EXERCISE AIM: In the entries that follow, the line with "resultados. No me parece una medid" opens the range and the line with "vocales conservadores del Poder Judic" closes it; repeat that range exactly, both lines included.

PROVIDED RECORDS:
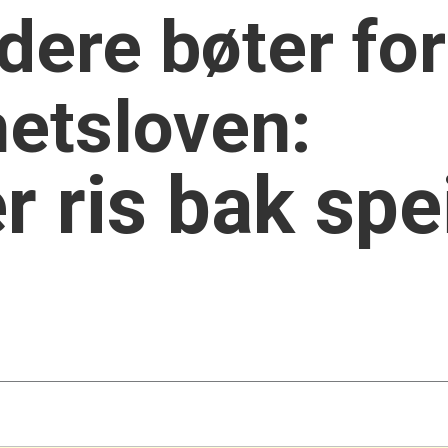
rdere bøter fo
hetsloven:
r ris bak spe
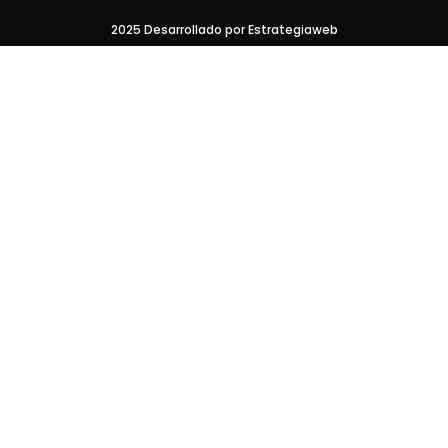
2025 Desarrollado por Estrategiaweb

* * *

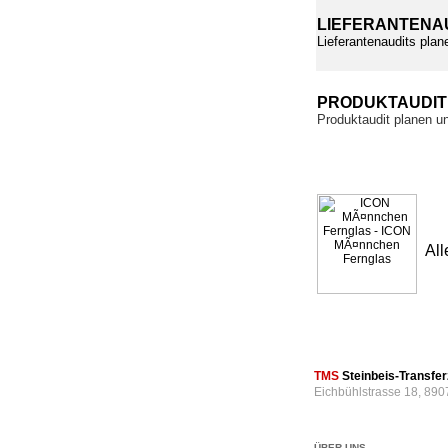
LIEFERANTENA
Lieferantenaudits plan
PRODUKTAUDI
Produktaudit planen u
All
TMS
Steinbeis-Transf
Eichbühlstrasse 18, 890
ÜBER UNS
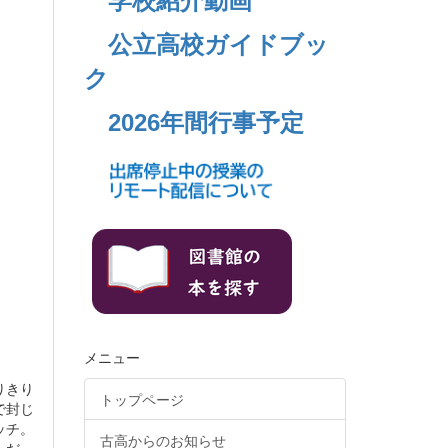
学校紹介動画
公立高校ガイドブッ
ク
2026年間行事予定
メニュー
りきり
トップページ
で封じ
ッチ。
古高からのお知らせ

...

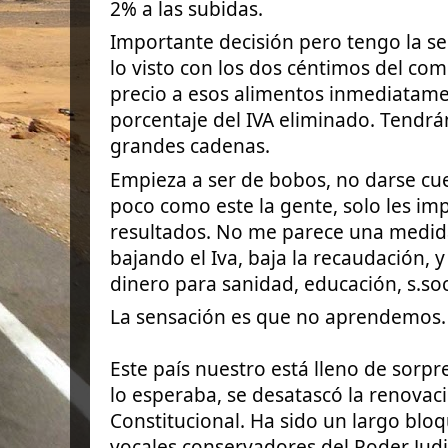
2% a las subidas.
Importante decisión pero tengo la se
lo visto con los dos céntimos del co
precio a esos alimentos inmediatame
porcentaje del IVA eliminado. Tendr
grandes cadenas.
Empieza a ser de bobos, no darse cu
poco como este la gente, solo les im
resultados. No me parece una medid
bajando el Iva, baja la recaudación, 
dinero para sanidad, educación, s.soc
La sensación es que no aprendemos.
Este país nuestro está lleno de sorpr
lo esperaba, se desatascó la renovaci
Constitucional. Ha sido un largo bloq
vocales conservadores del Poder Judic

RESPONSE TO THE EXERCISE:
resultados. No me parece una medid
bajando el Iva, baja la recaudación, 
dinero para sanidad, educación, s.soc
La sensación es que no aprendemos.
Este país nuestro está lleno de sorpr
lo esperaba, se desatascó la renovaci
Constitucional. Ha sido un largo bloq
vocales conservadores del Poder Judic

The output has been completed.